The point isn’t that Facebook profits from WhatsApp. It’s that the data we give to them using their application is valuable. The company works incessantly to make it more so. As a shareholder, that’s supposed to be a good thing. As a citizen, one wonders.

Your data is valuable because it is used to predict and to influence your behavior, not only that you spend your cash or where you spend it, but also your opinion, what you care about, what you know about, even how you vote.

An October, 2019 article in the New York Times has United States Democratic primary candidates collectively spending thirty-two million dollars with Facebook in 2019.

According to data collected by the Wesleyan Media Project, the major U.S. presidential candidates in the 2020 election spent, combined, about one hundred and ninety million dollars on Facebook.

No turns

Further, and considerably more troubling, is the asymmetry of the information. While you provide all of this data to Facebook, in reality, the privacy policy (or non-privacy policy) doesn’t provide you with any transparency about how your data is used. It discloses things in general terms; but, you can have no information about any specifics whatsoever– how many times, with whom, specifically, when? Who has bought? How has the data been combined with data from other sources? How complete is the picture?

If people could see the complete picture that Facebook compiles, their dossier, and know specifically who has accessed it, I think they would be uncomfortable with what they saw.

See no evil

Facebook cares

If you happen upon the WhatsApp Privacy presentation, they tell you that they keep you private.

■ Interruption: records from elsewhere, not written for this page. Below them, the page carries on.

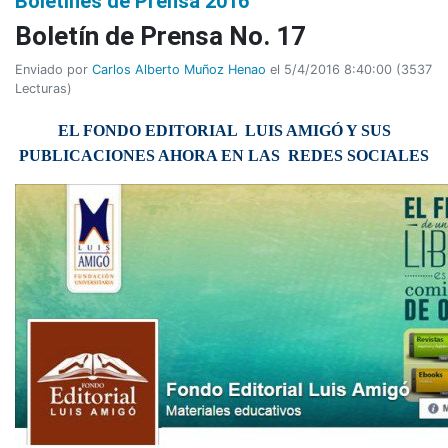
Boletines de Prensa 2016
Boletí­n de Prensa No. 17
Enviado por
Carlos Alberto Muñoz Henao
el 5/4/2016 8:40:00
(
3537
Lecturas
)
EL FONDO EDITORIAL LUIS AMIGÓ Y SUS
PUBLICACIONES AHORA EN LAS REDES SOCIALES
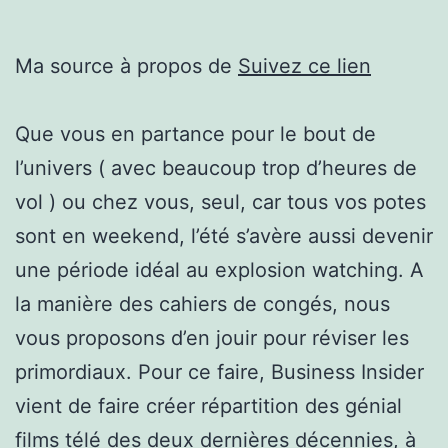
Ma source à propos de
Suivez ce lien
Que vous en partance pour le bout de
l’univers ( avec beaucoup trop d’heures de
vol ) ou chez vous, seul, car tous vos potes
sont en weekend, l’été s’avère aussi devenir
une période idéal au explosion watching. A
la manière des cahiers de congés, nous
vous proposons d’en jouir pour réviser les
primordiaux. Pour ce faire, Business Insider
vient de faire créer répartition des génial
films télé des deux dernières décennies, à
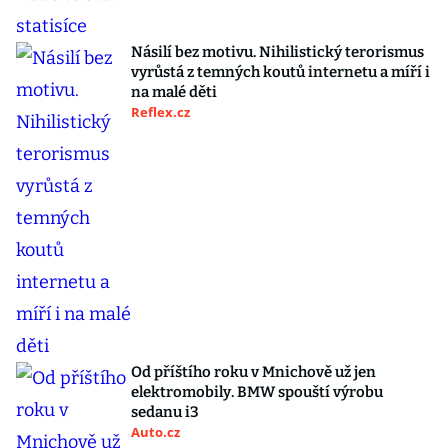
Násilí bez motivu. Nihilistický terorismus
vyrůstá z temných koutů internetu a míří i
na malé děti
Reflex.cz
Od příštího roku v Mnichově už jen
elektromobily. BMW spouští výrobu
sedanu i3
Auto.cz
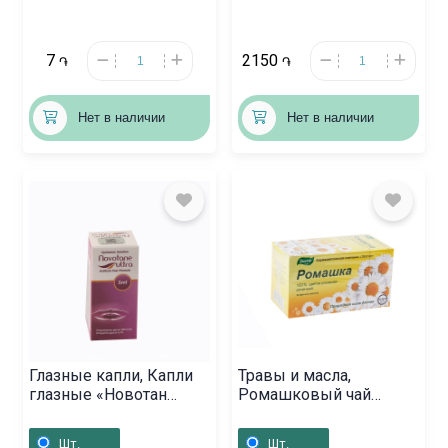
7
2150
֏
֏
Нет в наличии
Нет в наличии
Глазные капли, Капли
Травы и масла,
глазные «Новотан
Ромашковый чай
ультра» 5мл,
«Эвалар»,
Ֆրանսիա
Ռուսաստան
Шт.
Шт.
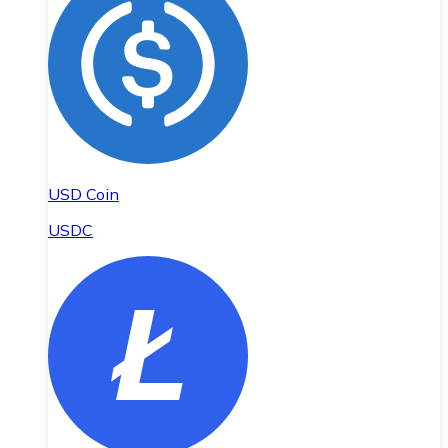
USD Coin
USDC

That document tells you that you can choose who can see your last seen and status. They mean other users. The privacy policy tells you that Facebook can always see whether you are using the app and your status. They tell you that the content of your messages is invisible to them. The privacy policy tells you that the length, destination, time sent, device from which sent, location from which sent, and other metadata are all shared with Facebook.

It’s important to WhatsApp that you think it is private and secure. Take their word for it. Don’t read the privacy policy.